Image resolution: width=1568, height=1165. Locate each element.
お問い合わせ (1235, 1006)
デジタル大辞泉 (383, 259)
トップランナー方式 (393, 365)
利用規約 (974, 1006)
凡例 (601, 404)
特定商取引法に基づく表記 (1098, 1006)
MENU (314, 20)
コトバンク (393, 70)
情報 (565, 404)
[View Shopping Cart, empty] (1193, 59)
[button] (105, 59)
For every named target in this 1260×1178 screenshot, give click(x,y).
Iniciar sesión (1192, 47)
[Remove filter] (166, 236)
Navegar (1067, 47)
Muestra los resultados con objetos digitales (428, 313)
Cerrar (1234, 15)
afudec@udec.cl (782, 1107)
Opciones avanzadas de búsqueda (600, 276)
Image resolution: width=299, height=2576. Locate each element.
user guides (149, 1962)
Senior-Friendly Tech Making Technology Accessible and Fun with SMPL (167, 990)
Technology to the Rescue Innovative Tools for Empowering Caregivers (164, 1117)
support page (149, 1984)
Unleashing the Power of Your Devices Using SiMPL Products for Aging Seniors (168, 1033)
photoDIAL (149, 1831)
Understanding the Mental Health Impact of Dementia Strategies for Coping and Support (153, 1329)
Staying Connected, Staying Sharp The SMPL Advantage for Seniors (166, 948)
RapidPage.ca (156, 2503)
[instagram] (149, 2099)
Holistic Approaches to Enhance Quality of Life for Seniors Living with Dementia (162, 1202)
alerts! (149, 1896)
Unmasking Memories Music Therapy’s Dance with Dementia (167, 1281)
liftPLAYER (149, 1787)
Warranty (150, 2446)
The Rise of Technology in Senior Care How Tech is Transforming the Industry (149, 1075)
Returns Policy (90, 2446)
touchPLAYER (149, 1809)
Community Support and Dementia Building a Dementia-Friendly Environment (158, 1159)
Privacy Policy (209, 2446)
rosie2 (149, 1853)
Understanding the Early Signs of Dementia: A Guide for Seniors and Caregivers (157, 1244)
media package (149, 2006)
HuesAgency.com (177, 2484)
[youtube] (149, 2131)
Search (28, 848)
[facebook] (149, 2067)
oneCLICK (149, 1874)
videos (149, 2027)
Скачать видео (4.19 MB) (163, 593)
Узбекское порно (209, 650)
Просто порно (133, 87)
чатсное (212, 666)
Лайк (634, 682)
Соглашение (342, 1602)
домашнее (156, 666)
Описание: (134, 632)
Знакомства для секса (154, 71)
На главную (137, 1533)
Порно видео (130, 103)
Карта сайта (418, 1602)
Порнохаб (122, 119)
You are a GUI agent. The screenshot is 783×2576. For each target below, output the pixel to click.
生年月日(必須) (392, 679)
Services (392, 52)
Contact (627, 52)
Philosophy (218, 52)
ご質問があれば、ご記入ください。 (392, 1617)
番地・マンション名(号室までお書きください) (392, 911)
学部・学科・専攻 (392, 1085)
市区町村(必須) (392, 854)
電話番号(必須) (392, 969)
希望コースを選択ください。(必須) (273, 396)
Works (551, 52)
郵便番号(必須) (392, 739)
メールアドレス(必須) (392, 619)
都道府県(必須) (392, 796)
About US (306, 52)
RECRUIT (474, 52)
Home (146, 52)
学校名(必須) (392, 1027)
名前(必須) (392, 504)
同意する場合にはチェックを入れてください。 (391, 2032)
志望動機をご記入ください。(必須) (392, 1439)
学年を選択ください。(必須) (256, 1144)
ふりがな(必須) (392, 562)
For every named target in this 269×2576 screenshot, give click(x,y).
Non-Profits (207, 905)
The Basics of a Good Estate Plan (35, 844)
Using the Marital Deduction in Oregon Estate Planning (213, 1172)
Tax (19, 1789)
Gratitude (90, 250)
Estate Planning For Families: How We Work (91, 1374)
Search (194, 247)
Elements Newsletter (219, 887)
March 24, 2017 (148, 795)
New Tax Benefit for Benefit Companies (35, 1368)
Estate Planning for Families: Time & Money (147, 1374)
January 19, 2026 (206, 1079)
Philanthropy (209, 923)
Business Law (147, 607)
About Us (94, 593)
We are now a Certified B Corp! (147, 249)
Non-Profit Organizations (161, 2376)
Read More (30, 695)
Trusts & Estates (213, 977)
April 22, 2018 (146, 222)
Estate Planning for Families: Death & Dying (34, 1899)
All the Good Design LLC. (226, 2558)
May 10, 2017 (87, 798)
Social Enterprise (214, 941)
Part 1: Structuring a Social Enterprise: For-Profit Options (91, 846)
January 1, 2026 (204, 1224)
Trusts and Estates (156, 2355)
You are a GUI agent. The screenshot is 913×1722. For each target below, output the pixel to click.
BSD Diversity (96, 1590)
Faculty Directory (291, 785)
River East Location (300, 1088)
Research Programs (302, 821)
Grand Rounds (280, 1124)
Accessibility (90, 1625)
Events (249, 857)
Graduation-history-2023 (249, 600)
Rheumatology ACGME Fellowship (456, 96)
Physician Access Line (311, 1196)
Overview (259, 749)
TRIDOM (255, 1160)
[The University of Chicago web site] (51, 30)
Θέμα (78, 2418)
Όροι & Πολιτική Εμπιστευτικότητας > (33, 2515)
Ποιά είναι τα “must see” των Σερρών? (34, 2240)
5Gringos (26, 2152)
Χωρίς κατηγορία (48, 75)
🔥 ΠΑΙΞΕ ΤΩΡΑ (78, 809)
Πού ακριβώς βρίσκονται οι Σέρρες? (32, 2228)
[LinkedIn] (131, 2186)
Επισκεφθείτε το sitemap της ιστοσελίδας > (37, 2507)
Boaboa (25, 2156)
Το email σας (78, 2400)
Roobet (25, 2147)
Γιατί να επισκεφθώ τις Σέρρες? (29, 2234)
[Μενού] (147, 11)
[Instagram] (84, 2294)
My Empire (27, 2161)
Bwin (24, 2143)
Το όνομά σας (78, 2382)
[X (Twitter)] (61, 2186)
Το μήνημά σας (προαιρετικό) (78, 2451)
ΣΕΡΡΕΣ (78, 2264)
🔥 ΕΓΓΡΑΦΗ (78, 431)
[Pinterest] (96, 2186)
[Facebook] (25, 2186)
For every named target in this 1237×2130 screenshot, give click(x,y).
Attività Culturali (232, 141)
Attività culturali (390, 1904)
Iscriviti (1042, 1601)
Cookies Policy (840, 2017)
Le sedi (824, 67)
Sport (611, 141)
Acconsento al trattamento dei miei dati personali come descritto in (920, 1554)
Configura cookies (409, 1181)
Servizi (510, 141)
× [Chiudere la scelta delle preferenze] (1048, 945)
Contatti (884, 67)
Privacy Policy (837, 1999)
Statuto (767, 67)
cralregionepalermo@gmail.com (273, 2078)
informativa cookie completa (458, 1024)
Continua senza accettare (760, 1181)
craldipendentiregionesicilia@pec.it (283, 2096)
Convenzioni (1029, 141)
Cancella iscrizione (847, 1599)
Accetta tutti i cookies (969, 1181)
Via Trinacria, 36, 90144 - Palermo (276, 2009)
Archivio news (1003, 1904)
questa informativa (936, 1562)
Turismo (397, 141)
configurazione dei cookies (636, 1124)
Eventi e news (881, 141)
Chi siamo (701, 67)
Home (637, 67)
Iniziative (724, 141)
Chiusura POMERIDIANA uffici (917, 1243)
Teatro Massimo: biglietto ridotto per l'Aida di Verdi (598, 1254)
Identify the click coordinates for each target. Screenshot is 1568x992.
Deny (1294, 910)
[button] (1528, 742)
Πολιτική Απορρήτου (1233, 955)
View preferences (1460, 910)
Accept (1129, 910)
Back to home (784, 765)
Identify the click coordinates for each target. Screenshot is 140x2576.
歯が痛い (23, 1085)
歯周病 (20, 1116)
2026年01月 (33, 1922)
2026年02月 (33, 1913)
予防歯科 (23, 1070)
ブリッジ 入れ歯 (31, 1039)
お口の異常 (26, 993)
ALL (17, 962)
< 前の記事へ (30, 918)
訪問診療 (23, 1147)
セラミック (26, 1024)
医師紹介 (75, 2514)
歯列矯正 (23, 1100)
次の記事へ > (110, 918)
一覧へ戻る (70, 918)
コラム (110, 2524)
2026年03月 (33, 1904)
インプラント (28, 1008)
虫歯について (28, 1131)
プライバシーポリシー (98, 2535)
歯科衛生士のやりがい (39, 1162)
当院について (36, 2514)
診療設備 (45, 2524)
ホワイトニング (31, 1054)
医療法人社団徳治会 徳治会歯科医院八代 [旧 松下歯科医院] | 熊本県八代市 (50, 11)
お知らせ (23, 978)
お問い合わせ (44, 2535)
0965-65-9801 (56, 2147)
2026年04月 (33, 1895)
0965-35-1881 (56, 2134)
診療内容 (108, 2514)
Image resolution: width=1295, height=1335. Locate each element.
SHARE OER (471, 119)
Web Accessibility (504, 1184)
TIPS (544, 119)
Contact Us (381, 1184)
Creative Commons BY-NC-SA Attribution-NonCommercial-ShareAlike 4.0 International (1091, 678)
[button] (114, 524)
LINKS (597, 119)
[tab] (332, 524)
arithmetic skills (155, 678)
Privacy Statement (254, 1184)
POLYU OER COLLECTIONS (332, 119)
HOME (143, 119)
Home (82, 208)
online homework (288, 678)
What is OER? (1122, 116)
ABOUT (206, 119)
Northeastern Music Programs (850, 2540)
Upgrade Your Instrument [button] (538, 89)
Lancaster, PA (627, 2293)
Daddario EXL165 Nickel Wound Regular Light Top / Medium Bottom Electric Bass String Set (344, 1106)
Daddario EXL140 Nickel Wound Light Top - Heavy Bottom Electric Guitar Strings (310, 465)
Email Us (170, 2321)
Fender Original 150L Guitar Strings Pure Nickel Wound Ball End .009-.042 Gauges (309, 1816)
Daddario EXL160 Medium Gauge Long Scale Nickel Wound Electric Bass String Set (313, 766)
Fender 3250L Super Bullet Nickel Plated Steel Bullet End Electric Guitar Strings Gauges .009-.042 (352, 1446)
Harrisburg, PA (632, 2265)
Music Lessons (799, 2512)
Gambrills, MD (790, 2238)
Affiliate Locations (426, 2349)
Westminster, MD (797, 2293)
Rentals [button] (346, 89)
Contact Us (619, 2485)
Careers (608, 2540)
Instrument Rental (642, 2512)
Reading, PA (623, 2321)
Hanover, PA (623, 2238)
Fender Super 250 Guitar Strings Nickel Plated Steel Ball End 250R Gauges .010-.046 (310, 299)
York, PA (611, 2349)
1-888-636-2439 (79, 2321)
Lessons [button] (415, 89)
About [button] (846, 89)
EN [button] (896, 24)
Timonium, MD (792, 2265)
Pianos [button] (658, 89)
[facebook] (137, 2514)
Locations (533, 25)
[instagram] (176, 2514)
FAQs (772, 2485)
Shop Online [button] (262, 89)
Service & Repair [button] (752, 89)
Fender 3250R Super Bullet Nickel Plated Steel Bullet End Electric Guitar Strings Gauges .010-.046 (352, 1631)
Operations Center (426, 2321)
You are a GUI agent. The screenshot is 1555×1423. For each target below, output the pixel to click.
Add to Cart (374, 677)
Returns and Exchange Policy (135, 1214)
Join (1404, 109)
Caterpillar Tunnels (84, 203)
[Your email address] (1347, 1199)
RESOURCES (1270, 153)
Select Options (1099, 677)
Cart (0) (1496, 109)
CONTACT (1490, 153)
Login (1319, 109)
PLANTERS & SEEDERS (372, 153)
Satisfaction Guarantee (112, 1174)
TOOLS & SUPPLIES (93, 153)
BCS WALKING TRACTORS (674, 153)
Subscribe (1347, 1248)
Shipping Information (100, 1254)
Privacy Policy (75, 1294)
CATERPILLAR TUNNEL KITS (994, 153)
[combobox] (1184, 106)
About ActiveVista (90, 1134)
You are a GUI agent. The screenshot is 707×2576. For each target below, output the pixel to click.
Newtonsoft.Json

● **Aim of the task**
In the data above, find the line with "TRIDOM (255, 1160)" and the line with "[Instagram] (84, 2294)". Retype both, plus every line between them, exactly.

● **Exercise output**
TRIDOM (255, 1160)
[The University of Chicago web site] (51, 30)
Θέμα (78, 2418)
Όροι & Πολιτική Εμπιστευτικότητας > (33, 2515)
Ποιά είναι τα “must see” των Σερρών? (34, 2240)
5Gringos (26, 2152)
Χωρίς κατηγορία (48, 75)
🔥 ΠΑΙΞΕ ΤΩΡΑ (78, 809)
Πού ακριβώς βρίσκονται οι Σέρρες? (32, 2228)
[LinkedIn] (131, 2186)
Επισκεφθείτε το sitemap της ιστοσελίδας > (37, 2507)
Boaboa (25, 2156)
Το email σας (78, 2400)
Roobet (25, 2147)
Γιατί να επισκεφθώ τις Σέρρες? (29, 2234)
[Μενού] (147, 11)
[Instagram] (84, 2294)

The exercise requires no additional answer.